Volume XX, Issue 2 contains the following papers:

Arch action in concrete dams with straight axis, by Chongjiang Du
In this paper an intrinsic arch, which will create an arch action in straight concrete dams, is revealed from the results of a back-analysis on a 4m thick concrete core with straight axis in a rockfill cofferdam. The concrete core has stood for two years functioning as the cofferdam to withstand upstream water and sediment pressure after all the material supporting the core was washed away during overtopping. The arch action existing in straight concrete dams challenges the traditional two-dimensional cantilever theory (gravity method) for the design of gravity dams. Results of the three-dimensional finite element back-analysis are compared with those observed on site, and agreement of the results confirms the arch effect. The conditions for forming the arch action in straight concrete dams are discussed, on the basis of which new design and construction philosophy is proposed, considering the arch action for straight concrete dams. This may result in project cost savings and/or increased dam safety.
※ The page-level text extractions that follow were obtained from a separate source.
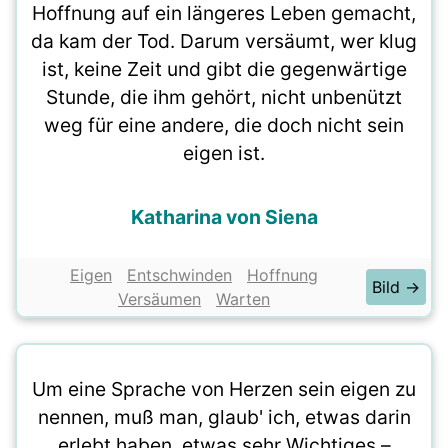
Hoffnung auf ein längeres Leben gemacht,
da kam der Tod. Darum versäumt, wer klug
ist, keine Zeit und gibt die gegenwärtige
Stunde, die ihm gehört, nicht unbenützt
weg für eine andere, die doch nicht sein
eigen ist.
Katharina von Siena
Eigen
Entschwinden
Hoffnung
Bild →
Versäumen
Warten
Um eine Sprache von Herzen sein eigen zu
nennen, muß man, glaub' ich, etwas darin
erlebt haben, etwas sehr Wichtiges –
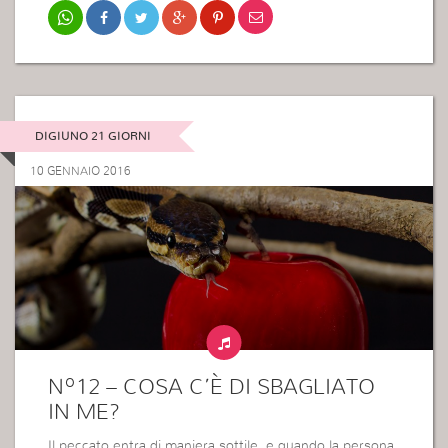
DIGIUNO 21 GIORNI
10 GENNAIO 2016
Nº12 – COSA C’È DI SBAGLIATO
IN ME?
Il peccato entra di maniera sottile, e quando la persona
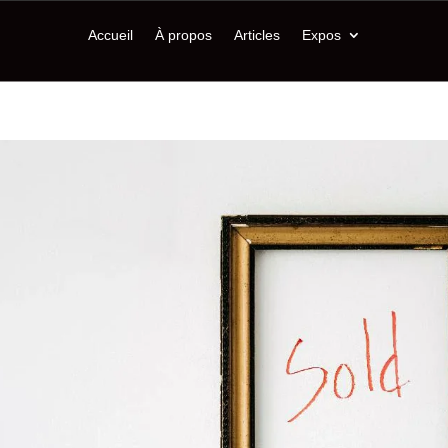
Accueil
À propos
Articles
Expos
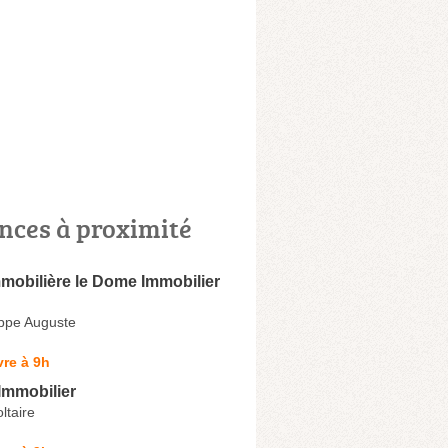
nces à proximité
mobilière le Dome Immobilier
ippe Auguste
re à 9h
mmobilier
ltaire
Hydraulic design of spillway aerators, by V V Bhosekar, V Jothiprakash & P B Deolalikar
Spillways for high head dams are subject to high velocity flows. Due to the inherent surface roughness and geometrical deformities usually associated with concrete structures, spillways are susceptible to cavitation damage. Aeration is one of the most effective methods for mitigation of cavitation. Design of aerators is a subject of continuing interest. The present study describes the present state of knowledge for spillway aerators. A comparative study is presented to assess the various methods available for the estimation of jet length, sub-pressure under the nappe, and the air velocity in the ducts. The limitations of the present methodologies for the design of aerators for overflow spillways have been conveyed with the help of a sample calculation for a 125m high dam, and the need for further research investigations for high head, high discharge, intensity spillways have been identified. Special considerations for aerators of orifice spillways have also been discussed. The need for physical and mathematical modelling and limitations encountered therein are then conveyed.
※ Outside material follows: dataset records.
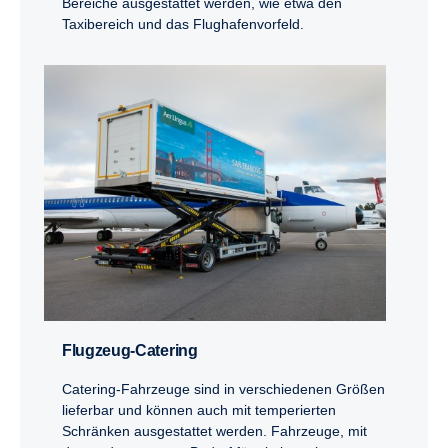
Bereiche ausgestattet werden, wie etwa den
Taxibereich und das Flughafenvorfeld.
Flugzeug-Catering
Catering-Fahrzeuge sind in verschiedenen Größen
lieferbar und können auch mit temperierten
Schränken ausgestattet werden. Fahrzeuge, mit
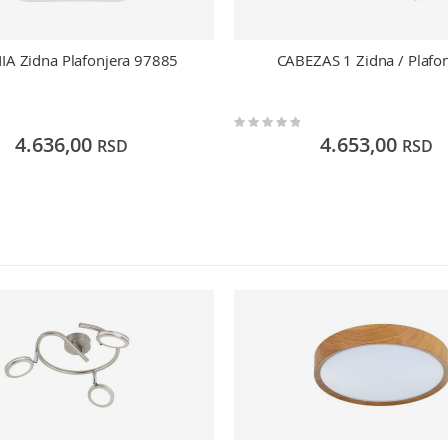
IA Zidna Plafonjera 97885
CABEZAS 1 Zidna / Plafon
Rating:
0%
4.636,00
4.653,00
RSD
RSD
Long-term behaviour of internal erosion afflicted dams comprising broadly graded soils, by Hans F Rönnqvist
Internal erosion occurs when fine-grained particles are washed out from a filling material by seepage. Sinkholes and settlements on the dam crest, sudden increased leakage, or muddy seepage, may be manifestations of progressed internal erosion. Dams with cores of glacially-formed broadly graded soils have been found to be more likely to experience internal erosion than dams composed of other materials. This paper describes and reviews case histories of thirty existing dams constructed from broadly graded soils, with a performance history of internal erosion. Understanding i) the typical signs and observations of internal erosion, ii) the timing of internal erosion incidents, iii) the possible early-warning signs, iv) the possible warning time, and v) the location of the internal erosion incident on the dam body, may provide tools for early-warning detection of internal erosion prone dams, and improve the assessment of internal erosion in existing dams.

Dam Engineering is an academic journal, published quarterly by International Water Power & Dam Construction. It contains refereed papers on subjects related to all areas of dams and hydro power. At present there is no restriction on the length of submitted papers.